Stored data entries
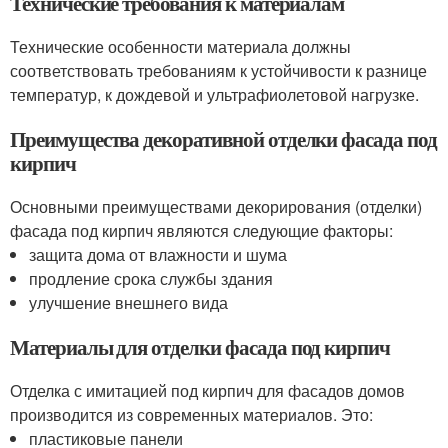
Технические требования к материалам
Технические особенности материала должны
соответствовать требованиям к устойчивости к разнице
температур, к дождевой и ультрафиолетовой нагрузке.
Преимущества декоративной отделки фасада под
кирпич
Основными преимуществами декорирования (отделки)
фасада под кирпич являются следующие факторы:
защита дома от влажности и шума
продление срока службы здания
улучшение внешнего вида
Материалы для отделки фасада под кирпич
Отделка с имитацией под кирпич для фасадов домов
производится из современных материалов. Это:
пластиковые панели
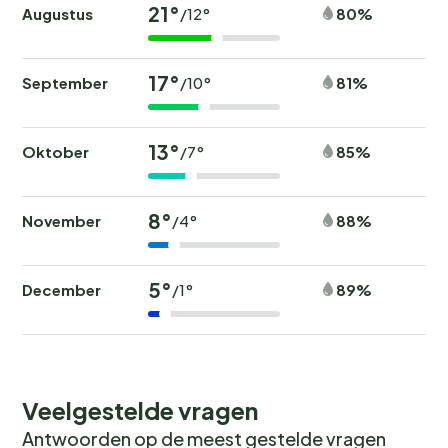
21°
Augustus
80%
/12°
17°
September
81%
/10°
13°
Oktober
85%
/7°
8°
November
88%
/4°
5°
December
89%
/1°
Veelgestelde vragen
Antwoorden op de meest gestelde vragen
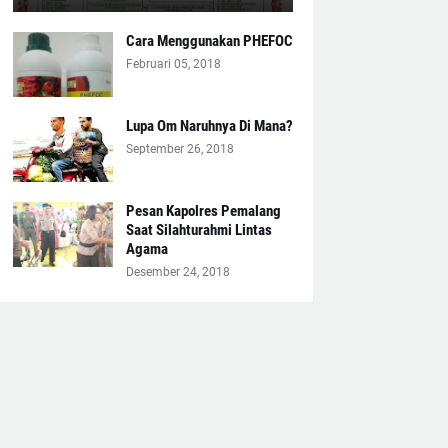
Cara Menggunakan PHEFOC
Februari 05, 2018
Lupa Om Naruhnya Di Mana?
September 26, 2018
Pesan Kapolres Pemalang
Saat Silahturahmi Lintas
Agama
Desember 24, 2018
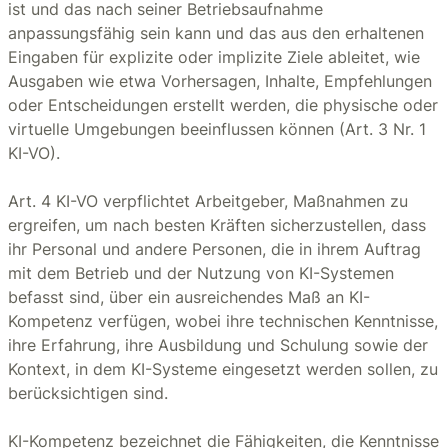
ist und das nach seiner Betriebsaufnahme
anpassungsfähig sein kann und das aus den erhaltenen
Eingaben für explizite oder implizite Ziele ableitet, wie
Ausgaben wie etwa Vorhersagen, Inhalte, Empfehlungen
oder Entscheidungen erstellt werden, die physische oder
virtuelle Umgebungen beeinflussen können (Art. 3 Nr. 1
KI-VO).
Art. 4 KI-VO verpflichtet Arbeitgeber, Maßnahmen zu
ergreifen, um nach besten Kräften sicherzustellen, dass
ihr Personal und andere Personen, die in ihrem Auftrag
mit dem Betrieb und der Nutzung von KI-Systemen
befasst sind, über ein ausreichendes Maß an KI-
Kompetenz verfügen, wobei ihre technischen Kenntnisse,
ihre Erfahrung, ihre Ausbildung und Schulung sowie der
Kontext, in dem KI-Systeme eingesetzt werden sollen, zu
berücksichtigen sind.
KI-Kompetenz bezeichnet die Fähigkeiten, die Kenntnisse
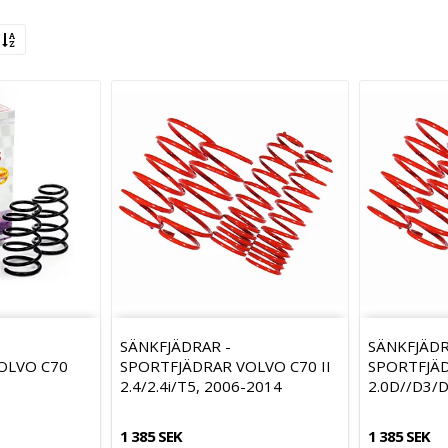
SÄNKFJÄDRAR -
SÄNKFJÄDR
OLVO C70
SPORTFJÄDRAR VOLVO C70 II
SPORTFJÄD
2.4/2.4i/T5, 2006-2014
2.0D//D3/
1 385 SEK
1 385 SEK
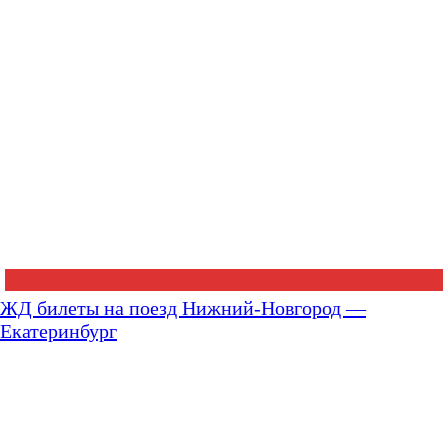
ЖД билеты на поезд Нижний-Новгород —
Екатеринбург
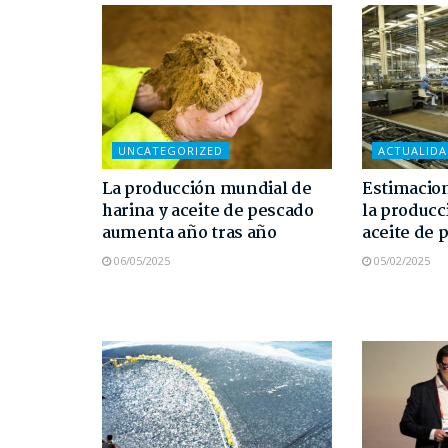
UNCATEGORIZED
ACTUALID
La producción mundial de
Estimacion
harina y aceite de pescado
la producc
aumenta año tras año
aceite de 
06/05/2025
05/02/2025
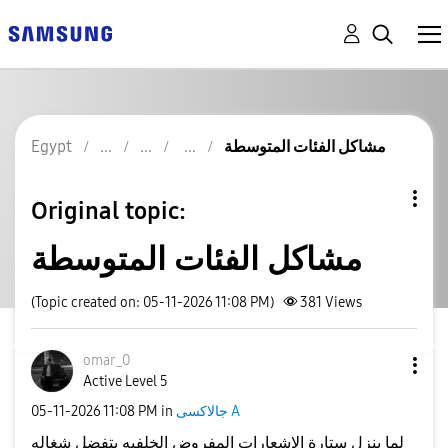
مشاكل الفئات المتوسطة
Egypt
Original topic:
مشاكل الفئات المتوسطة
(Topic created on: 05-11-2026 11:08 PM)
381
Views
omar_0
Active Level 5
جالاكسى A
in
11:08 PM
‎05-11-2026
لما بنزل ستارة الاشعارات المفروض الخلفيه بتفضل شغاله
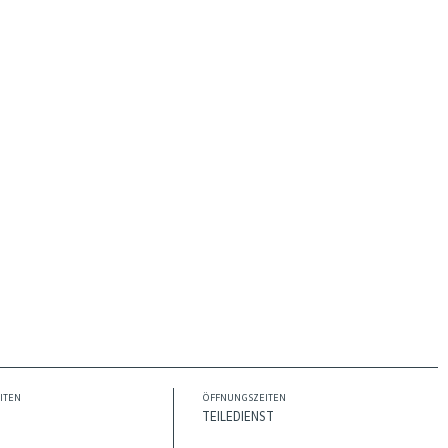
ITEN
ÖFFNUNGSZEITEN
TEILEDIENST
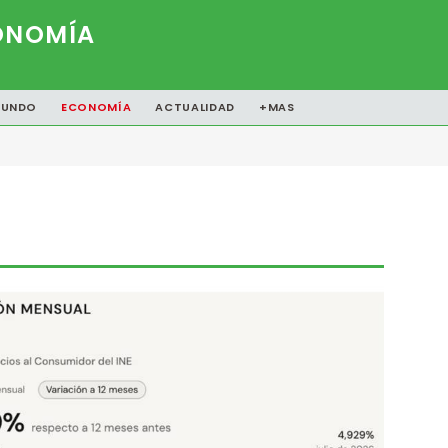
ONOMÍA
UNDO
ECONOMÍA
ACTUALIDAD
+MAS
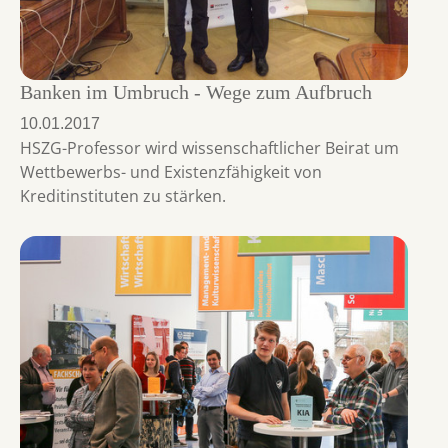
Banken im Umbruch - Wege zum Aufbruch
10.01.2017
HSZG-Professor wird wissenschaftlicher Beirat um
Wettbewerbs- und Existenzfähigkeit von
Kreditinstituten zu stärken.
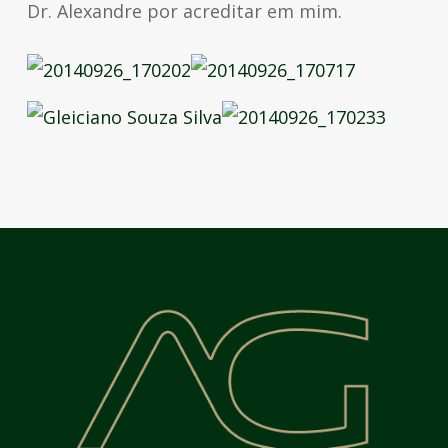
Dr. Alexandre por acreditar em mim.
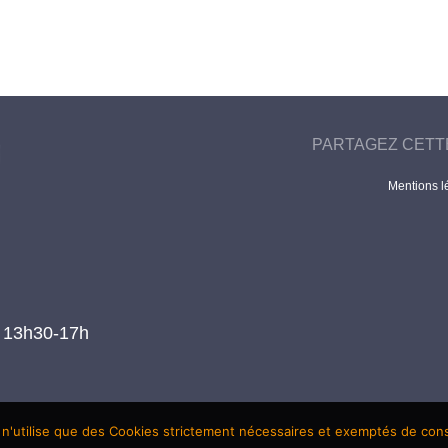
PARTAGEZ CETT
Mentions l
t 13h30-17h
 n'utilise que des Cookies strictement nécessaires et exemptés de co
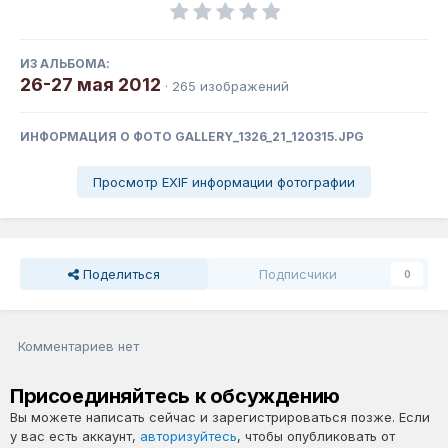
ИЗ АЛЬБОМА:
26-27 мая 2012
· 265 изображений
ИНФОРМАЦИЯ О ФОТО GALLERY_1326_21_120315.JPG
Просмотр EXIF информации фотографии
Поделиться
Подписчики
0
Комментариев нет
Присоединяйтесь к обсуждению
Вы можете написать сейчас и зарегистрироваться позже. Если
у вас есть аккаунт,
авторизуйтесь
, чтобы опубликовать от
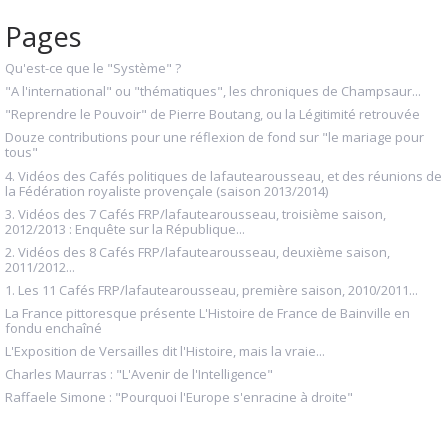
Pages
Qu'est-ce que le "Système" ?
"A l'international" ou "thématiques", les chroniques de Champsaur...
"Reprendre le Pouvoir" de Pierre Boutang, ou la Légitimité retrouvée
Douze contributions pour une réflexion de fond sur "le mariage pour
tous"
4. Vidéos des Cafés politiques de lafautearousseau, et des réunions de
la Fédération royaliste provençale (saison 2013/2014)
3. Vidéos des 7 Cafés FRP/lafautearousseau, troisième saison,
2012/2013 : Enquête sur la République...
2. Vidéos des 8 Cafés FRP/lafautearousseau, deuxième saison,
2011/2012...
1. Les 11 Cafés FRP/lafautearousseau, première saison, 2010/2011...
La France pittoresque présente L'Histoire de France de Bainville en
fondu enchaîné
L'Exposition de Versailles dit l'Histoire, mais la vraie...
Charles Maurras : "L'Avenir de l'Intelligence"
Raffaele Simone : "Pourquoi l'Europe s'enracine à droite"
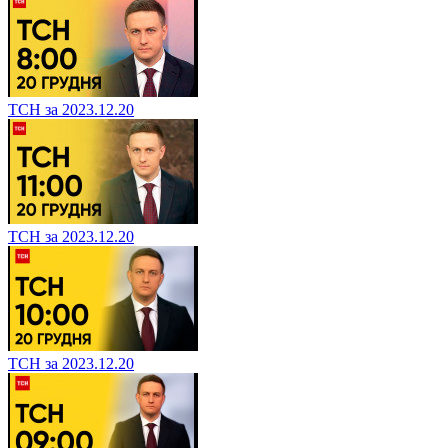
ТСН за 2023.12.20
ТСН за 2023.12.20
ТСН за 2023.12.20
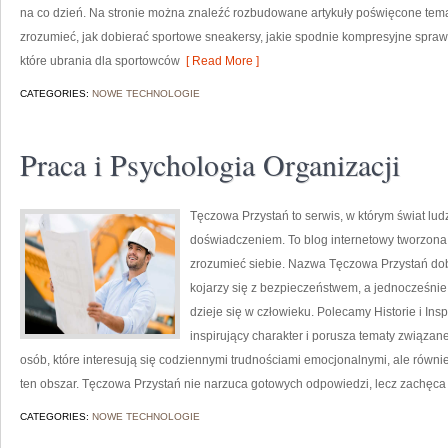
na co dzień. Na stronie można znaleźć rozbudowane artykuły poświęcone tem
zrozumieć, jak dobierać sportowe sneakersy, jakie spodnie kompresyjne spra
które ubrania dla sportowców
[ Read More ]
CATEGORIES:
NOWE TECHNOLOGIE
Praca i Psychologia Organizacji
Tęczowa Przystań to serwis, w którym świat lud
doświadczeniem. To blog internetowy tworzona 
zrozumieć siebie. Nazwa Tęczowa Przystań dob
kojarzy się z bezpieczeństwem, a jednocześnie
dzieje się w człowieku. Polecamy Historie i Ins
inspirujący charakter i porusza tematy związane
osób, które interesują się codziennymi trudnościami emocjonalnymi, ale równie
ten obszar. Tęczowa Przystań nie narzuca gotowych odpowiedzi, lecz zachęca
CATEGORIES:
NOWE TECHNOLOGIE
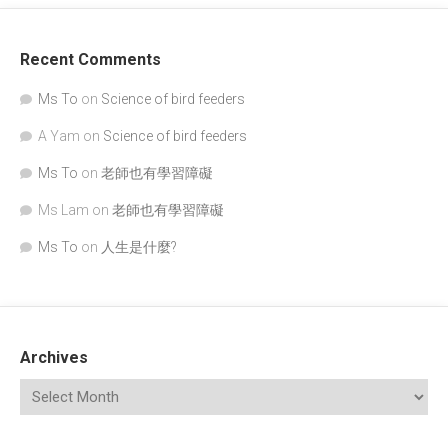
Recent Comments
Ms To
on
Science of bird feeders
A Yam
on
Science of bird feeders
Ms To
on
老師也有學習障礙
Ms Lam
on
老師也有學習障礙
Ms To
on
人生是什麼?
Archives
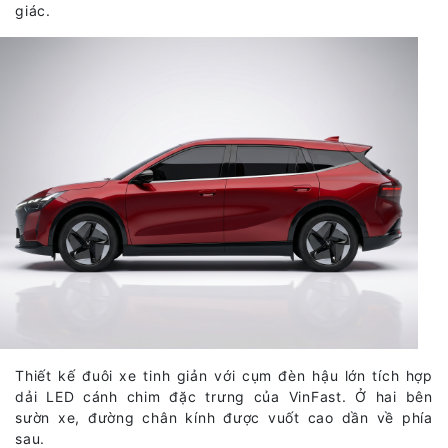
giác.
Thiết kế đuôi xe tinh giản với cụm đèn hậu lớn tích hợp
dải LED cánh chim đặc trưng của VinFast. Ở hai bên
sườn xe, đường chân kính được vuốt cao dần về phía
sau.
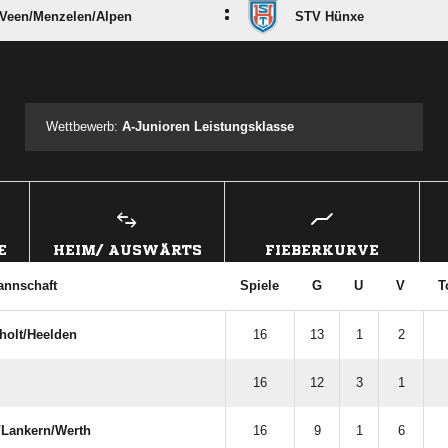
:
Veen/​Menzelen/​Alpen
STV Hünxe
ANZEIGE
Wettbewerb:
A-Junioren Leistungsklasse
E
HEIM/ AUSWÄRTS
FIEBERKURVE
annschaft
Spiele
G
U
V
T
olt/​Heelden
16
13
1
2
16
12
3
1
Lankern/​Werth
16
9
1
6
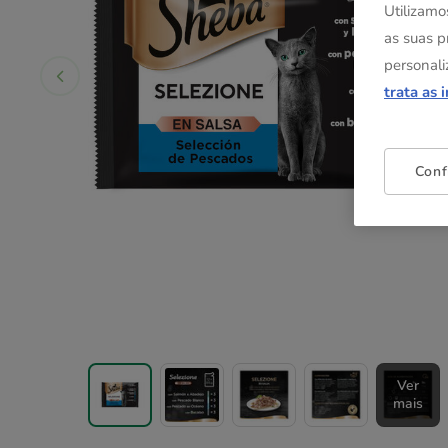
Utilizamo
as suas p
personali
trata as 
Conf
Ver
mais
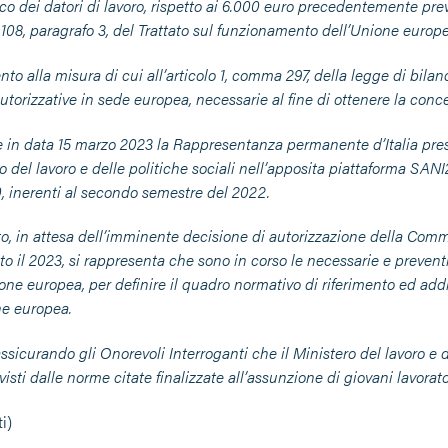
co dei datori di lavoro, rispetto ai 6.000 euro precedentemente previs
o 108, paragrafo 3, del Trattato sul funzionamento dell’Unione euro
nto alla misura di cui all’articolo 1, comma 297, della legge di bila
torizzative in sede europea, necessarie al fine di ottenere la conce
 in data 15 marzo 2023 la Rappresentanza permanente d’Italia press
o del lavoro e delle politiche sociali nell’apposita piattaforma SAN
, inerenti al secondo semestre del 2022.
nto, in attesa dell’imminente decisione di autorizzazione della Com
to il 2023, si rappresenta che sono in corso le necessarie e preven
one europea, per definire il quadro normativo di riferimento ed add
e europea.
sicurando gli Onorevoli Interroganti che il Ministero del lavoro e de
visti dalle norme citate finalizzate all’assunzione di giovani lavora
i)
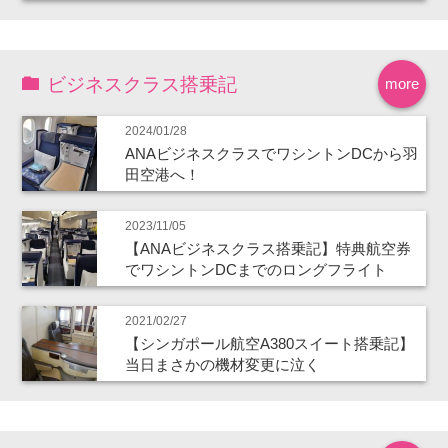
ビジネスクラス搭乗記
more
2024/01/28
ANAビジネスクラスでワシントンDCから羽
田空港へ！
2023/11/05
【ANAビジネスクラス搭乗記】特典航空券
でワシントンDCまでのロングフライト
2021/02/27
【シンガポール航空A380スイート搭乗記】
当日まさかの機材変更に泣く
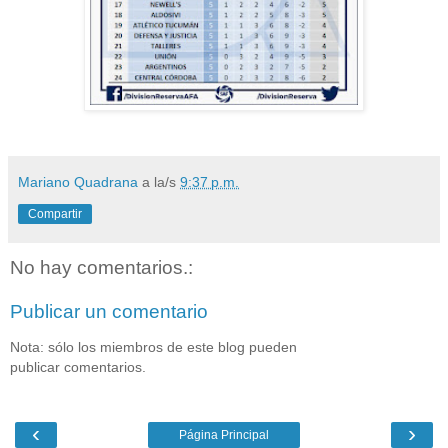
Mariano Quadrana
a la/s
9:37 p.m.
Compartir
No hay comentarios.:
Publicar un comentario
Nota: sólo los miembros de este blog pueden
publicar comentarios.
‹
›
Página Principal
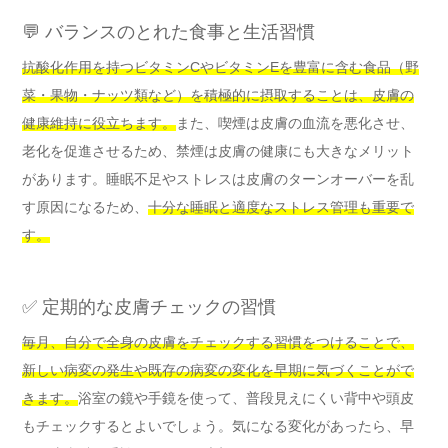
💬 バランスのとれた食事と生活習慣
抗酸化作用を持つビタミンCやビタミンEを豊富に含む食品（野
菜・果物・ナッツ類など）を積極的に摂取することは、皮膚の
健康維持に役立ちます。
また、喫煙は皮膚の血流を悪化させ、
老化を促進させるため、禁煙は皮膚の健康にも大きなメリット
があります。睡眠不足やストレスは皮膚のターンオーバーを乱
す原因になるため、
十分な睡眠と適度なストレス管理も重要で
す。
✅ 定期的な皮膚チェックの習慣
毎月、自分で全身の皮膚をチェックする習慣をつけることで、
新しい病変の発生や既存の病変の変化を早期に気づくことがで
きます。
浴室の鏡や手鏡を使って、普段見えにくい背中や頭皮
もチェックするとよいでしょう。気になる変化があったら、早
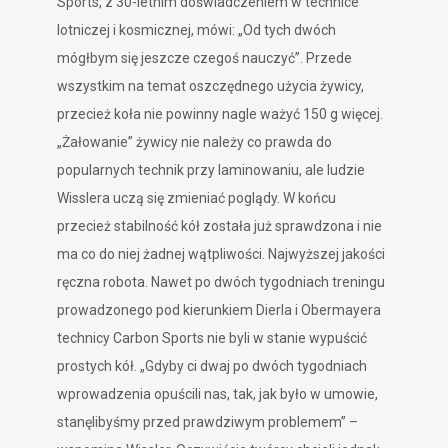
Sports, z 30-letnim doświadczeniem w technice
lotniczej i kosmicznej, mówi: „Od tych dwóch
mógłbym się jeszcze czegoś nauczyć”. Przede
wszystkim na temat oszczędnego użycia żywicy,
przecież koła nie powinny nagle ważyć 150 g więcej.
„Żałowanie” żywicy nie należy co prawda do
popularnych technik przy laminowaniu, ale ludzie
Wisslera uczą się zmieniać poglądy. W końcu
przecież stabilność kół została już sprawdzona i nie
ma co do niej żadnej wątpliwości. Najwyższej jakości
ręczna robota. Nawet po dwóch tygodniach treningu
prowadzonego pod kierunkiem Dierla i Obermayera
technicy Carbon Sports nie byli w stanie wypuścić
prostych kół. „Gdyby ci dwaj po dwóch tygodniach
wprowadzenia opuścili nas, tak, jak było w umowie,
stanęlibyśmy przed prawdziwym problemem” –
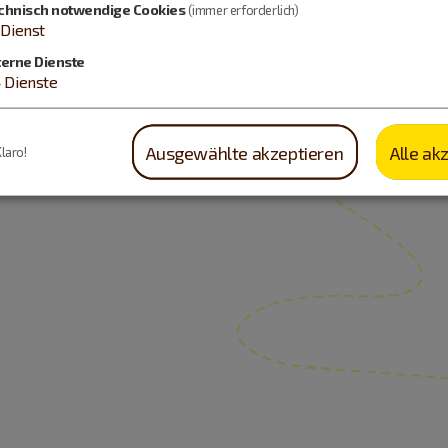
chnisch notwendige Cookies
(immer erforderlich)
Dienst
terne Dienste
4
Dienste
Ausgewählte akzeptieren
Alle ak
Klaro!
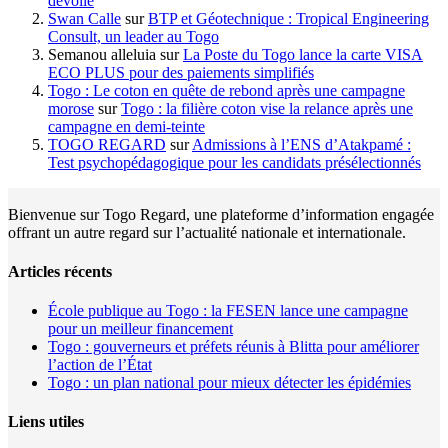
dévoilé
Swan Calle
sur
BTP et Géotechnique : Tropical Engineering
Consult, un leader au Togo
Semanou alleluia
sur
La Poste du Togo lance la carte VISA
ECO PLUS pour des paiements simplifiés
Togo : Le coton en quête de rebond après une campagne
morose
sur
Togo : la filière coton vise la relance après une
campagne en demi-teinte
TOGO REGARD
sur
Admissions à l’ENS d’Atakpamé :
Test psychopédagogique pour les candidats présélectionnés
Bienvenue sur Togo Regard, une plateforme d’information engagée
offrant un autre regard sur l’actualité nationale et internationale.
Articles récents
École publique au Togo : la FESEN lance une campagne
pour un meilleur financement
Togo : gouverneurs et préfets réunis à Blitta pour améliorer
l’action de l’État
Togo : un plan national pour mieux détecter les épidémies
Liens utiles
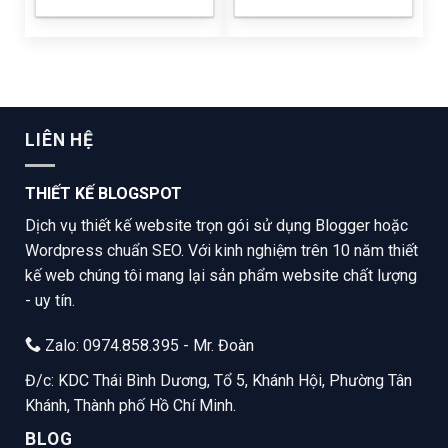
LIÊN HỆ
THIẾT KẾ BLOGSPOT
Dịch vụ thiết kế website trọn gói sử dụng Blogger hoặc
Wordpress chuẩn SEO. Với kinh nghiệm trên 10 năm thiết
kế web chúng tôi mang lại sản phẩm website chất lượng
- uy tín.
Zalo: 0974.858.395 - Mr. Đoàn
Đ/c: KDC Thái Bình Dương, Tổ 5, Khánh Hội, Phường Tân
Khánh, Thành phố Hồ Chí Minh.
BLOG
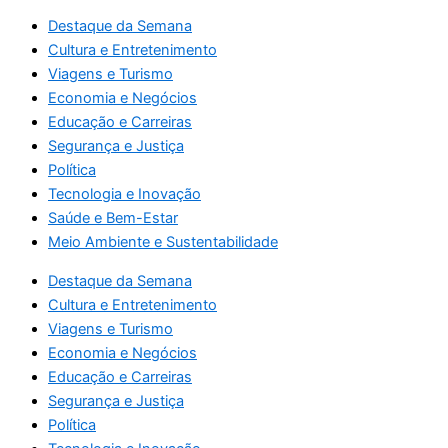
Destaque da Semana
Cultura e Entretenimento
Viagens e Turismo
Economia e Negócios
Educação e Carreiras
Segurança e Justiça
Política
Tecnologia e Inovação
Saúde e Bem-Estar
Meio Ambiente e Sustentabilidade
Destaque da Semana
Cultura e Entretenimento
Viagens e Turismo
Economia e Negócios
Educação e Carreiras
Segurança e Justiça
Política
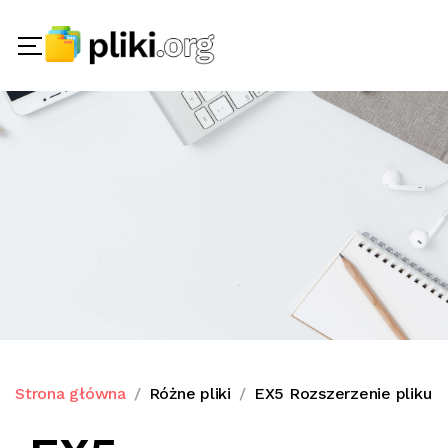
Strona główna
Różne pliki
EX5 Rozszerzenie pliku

- EXERCISE REQUIREMENTS -
Please report all lines in the entries where "europea" appears.

- RESULT OF THIS TASK -
torizzative in sede europea, necessarie al fine di ottenere la conce
one europea, per definire il quadro normativo di riferimento ed add
e europea.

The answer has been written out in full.